Bruno Coelho climbed atop the IFMAR 4WD world championship podium at Yatabe Arena
Tuesday, October 10, marked the two-year anniversary of Bruno Coelho’s incredible run to the 4WD world championship. Despite entering the event with relatively little electric off-road experience, he shone brightly under the pressure of competing at the first off-road world championship held on bright-green astroturf at the historic Yatabe Arena. And unlike the breathtakingly unpredictable result of the 2WD portion just days prior (which you can relive by clicking here), Coelho left little doubt he’d win from the first time the cars hit the track with the clock running.
Prior to the start of racing action, 2013 world champ Steven Hartson led the LiveRC broadcast on a track walk to explain the features — which were rearranged after 2WD:
Once the clock had been turned on for the first practice rounds, Coelho was the fastest car on the track.
In controlled practice, however, Kyosho’s Yusuke Sugiura — who had finished behind teammates Naoto Matsukura and Jared Tebo at the warm-up — earned the top seed.
After that, though, it was the Coelho show; the Portuguese star was fastest in four of the five rounds of qualifying, eclipsed only by Matsukura in Q3. The margins were close — only once was the difference more than two seconds between first and second — but it was clear going into the finals that Coelho’s XRAY would be tough to beat.
Behind Coelho came another surprise - then-13-year-old Schumacher star Michal Orlowski, just two months removed from winning the European Championship on a totally different style track.
Kyosho’s Naoto Matsukura, the runner-up in 2013, struggled with consistency throughout the 4WD portion of the race as he tried to recreate the speed he showed at the Warm-Up. Still, he was the only driver other than Coelho to TQ a round which helped propel him to third on the grid.
David Ronnefalk may not have been the HB Racing driver most expected to see at the top of the charts at Yatabe, but the Swede started off hot in 4WD qualifying. He finished the first three rounds in the top four to secure fourth on the grid, but struggled in Q4 and Q5.
The finals started with controversy, as Coelho jumped over the center tabletop on lap two and landed on the wrong side of the pipe. He hesitated before resuming, but never gave up the lead and eventually won by 2.2 seconds. Orlowski crashed on lap three, which dropped him to ninth, and he could only claw his way back to sixth by race end. In his place, Matsukura and Ronnefalk finished second and third. In fact, Orlowski’s crash was the only position change inside the top five.

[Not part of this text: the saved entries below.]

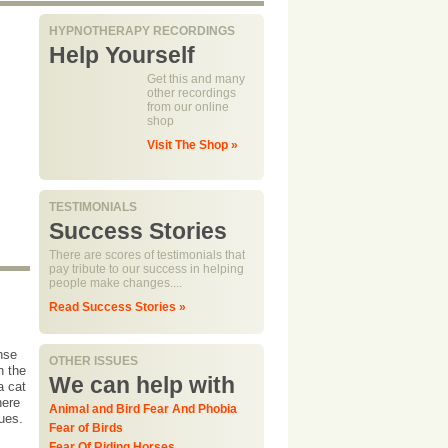
HYPNOTHERAPY RECORDINGS
Help Yourself
Get this and many
other recordings
from our online
shop
Visit The Shop »
TESTIMONIALS
Success Stories
There are scores of testimonials that
pay tribute to our success in helping
people make changes....
Read Success Stories »
onse
OTHER ISSUES
n the
We can help with
a cat
here
Animal and Bird Fear And Phobia
ques.
Fear of Birds
Fear Of Riding Horses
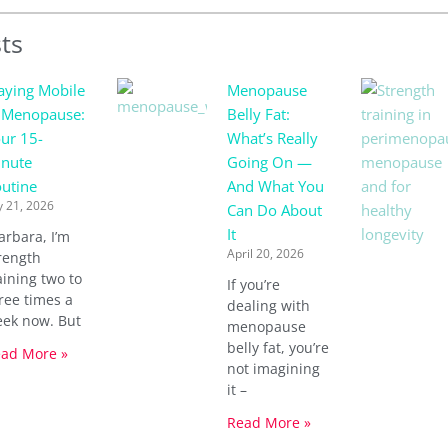
ts
aying Mobile
Menopause
 Menopause:
Belly Fat:
ur 15-
What’s Really
nute
Going On —
utine
And What You
y 21, 2026
Can Do About
It
arbara, I’m
April 20, 2026
rength
aining two to
If you’re
ree times a
dealing with
ek now. But
menopause
belly fat, you’re
ad More »
not imagining
it –
Read More »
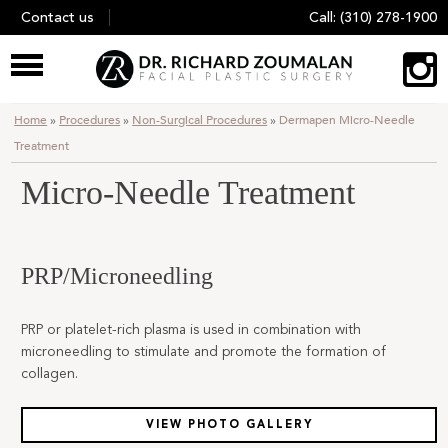
Skip
Contact us
Call:
(310) 278-1900
to
content
Home
»
Procedures
»
Non-Surgical Procedures
»
Dermapen Micro-Needle
Treatment
Micro-Needle Treatment
PRP/Microneedling
PRP or platelet-rich plasma is used in combination with
microneedling to stimulate and promote the formation of
collagen.
VIEW PHOTO GALLERY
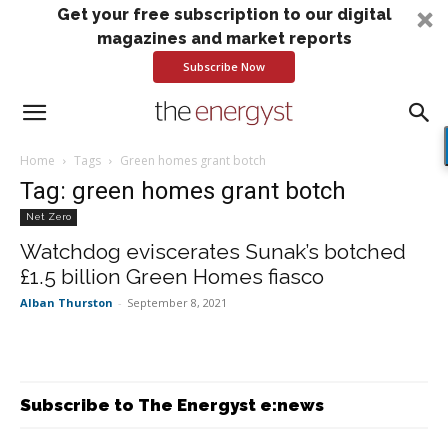
Get your free subscription to our digital
magazines and market reports
Subscribe Now
Home
Tags
Green homes grant botch
Tag: green homes grant botch
Net Zero
Watchdog eviscerates Sunak’s botched
£1.5 billion Green Homes fiasco
Alban Thurston
-
September 8, 2021
Subscribe to The Energyst e:news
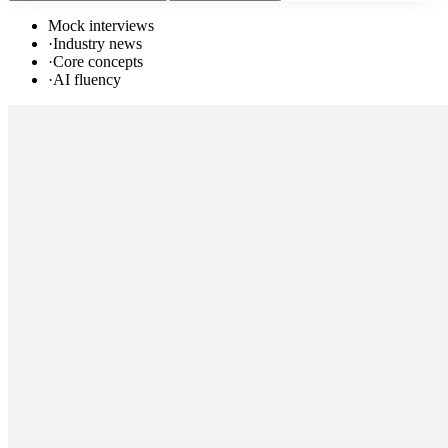
Mock interviews
·
Industry news
·
Core concepts
·
AI fluency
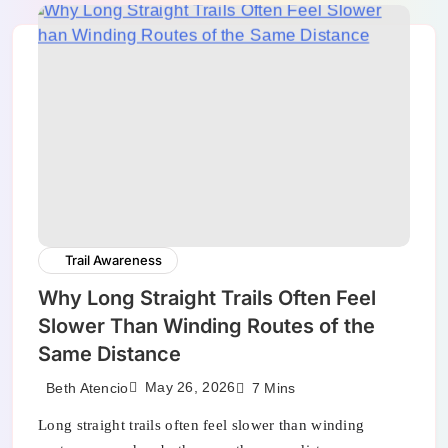
Trail Awareness
Why Long Straight Trails Often Feel
Slower Than Winding Routes of the
Same Distance
May 26, 2026
Beth Atencio
7 Mins
Long straight trails often feel slower than winding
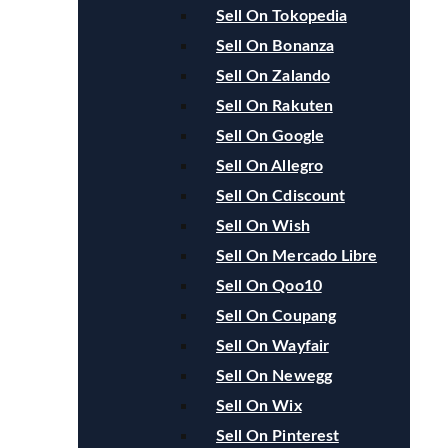
Sell On Tokopedia
Sell On Bonanza
Sell On Zalando
Sell On Rakuten
Sell On Google
Sell On Allegro
Sell On Cdiscount
Sell On Wish
Sell On Mercado Libre
Sell On Qoo10
Sell On Coupang
Sell On Wayfair
Sell On Newegg
Sell On Wix
Sell On Pinterest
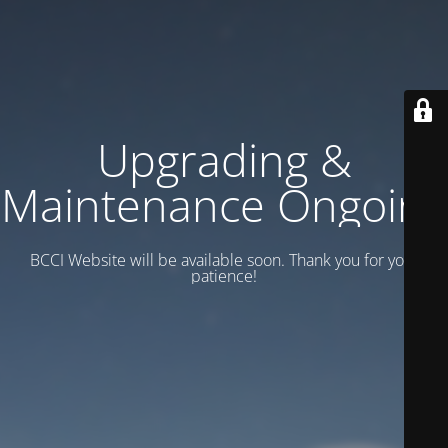
Upgrading &
Maintenance Ongoing
BCCI Website will be available soon. Thank you for your
patience!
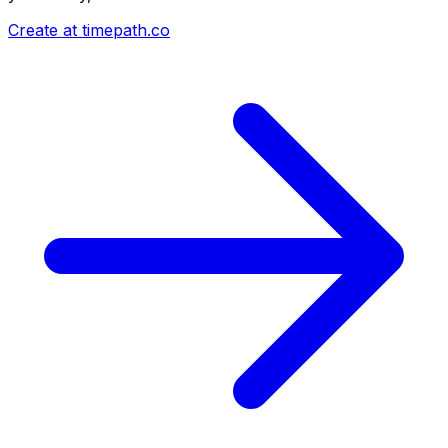
Create at timepath.co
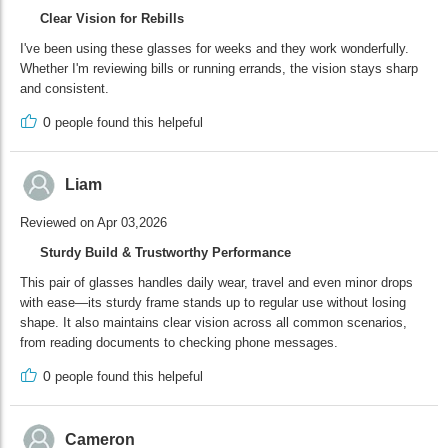
Clear Vision for Rebills
I've been using these glasses for weeks and they work wonderfully.
Whether I'm reviewing bills or running errands, the vision stays sharp
and consistent.
0
people found this helpeful
Liam
Reviewed on Apr 03,2026
Sturdy Build & Trustworthy Performance
This pair of glasses handles daily wear, travel and even minor drops
with ease—its sturdy frame stands up to regular use without losing
shape. It also maintains clear vision across all common scenarios,
from reading documents to checking phone messages.
0
people found this helpeful
Cameron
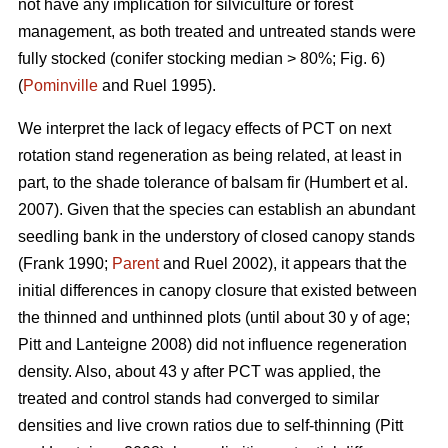
not have any implication for silviculture or forest
management, as both treated and untreated stands were
fully stocked (conifer stocking median > 80%; Fig. 6)
(
Pominville
and Ruel 1995).
We interpret the lack of legacy effects of PCT on next
rotation stand regeneration as being related, at least in
part, to the shade tolerance
of balsam fir
(Humbert et al.
2007)
. Given that the species can establish an abundant
seedling bank in the understory of closed canopy stands
(Frank 1990;
Parent
and Ruel 2002)
, it appears that the
initial differences in canopy closure that existed between
the thinned and unthinned plots (until about 30 y of age;
Pitt and Lanteigne 2008)
did not influence regeneration
density. Also, about 43 y after PCT was applied, the
treated and control stands had converged to similar
densities and live crown ratios due to self-thinning
(Pitt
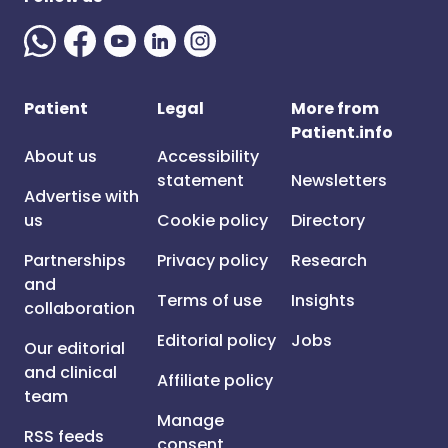
Patient
Legal
More from
Patient.info
About us
Accessibility
statement
Newsletters
Advertise with
us
Cookie policy
Directory
Partnerships
Privacy policy
Research
and
Terms of use
Insights
collaboration
Editorial policy
Jobs
Our editorial
and clinical
Affiliate policy
team
Manage
RSS feeds
consent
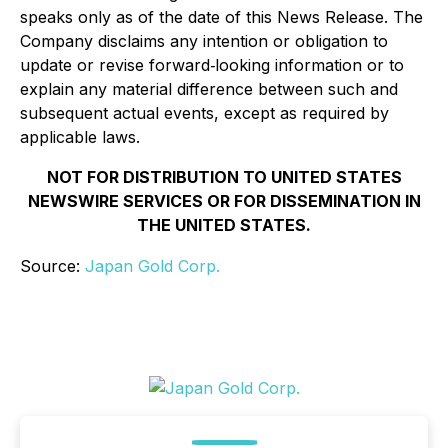
speaks only as of the date of this News Release. The
Company disclaims any intention or obligation to
update or revise forward‐looking information or to
explain any material difference between such and
subsequent actual events, except as required by
applicable laws.
NOT FOR DISTRIBUTION TO UNITED STATES
NEWSWIRE SERVICES OR FOR DISSEMINATION IN
THE UNITED STATES.
Source:
Japan Gold Corp.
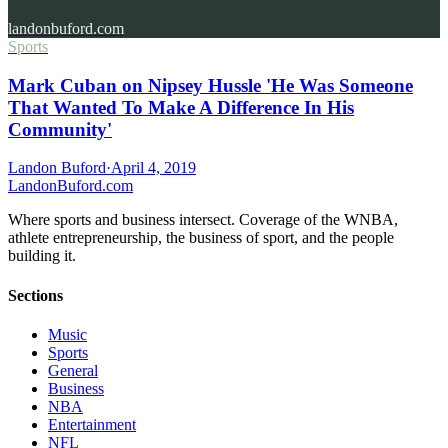
landonbuford.com
Sports
Mark Cuban on Nipsey Hussle 'He Was Someone
That Wanted To Make A Difference In His
Community'
Landon Buford
·
April 4, 2019
Landon
Buford
.com
Where sports and business intersect. Coverage of the WNBA,
athlete entrepreneurship, the business of sport, and the people
building it.
Sections
Music
Sports
General
Business
NBA
Entertainment
NFL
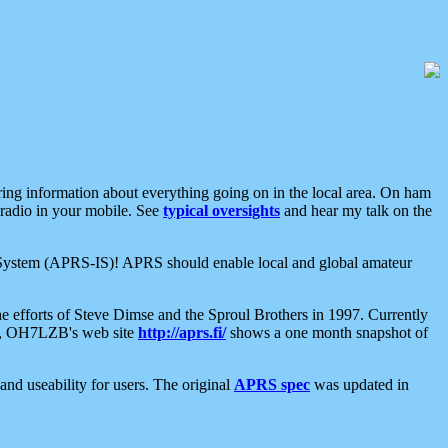
aring information about everything going on in the local area. On ham
 radio in your mobile. See
typical oversights
and hear my talk on the
net System (APRS-IS)! APRS should enable local and global amateur
e efforts of Steve Dimse and the Sproul Brothers in 1997. Currently
su, OH7LZB's web site
http://aprs.fi/
shows a one month snapshot of
nd useability for users. The original
APRS spec
was updated in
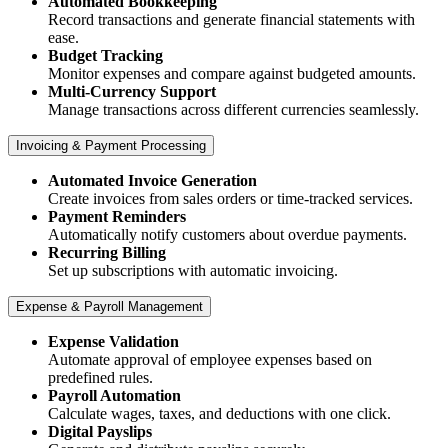
Automated Bookkeeping
Record transactions and generate financial statements with
ease.
Budget Tracking
Monitor expenses and compare against budgeted amounts.
Multi-Currency Support
Manage transactions across different currencies seamlessly.​
Invoicing & Payment Processing
Automated Invoice Generation
Create invoices from sales orders or time-tracked services.
Payment Reminders
Automatically notify customers about overdue payments.
Recurring Billing
Set up subscriptions with automatic invoicing.​
Expense & Payroll Management
Expense Validation
Automate approval of employee expenses based on
predefined rules.
Payroll Automation
Calculate wages, taxes, and deductions with one click.
Digital Payslips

After the race completed, a member of the Japanese team — no doubt with Matsukura’s benefit in mind — protested Coelho’s victory by pointing out that the winner did not concede a position before rejoining the race following his corner cut. However, the protest came after the 15-minute allotted protest period and so the win became official.
If Coelho’s mistake in A1 offered a momentary glint of opportunity for anyone else on the grid, A2 crushed those hopes soundly. Coelho had no such troubles in the second leg, leading every lap and cruising across the finish line to claim the championship.
Crossing the line 2.6 seconds later was Orlowski, who ran mistake-free but simply didn’t have the pace to catch Coelho.
Another four seconds back was TLR’s Ryan Maifield, who raced his way up from ninth on the grid to third for a bright moment in an otherwise disappointing week.
With Coelho absent from the front row, Orlowski led the field into turn one in A3. Matsukura set up the Polish youngster heading into the bumpy corner on the left side of the track to take the lead.
Less than a lap later, Orlowski crashed in front of the drivers’ stand and dropped further back.
Matsukura held on for the win by 1.6 seconds over Ronnefalk, which clinched second and third on the podium, respectively.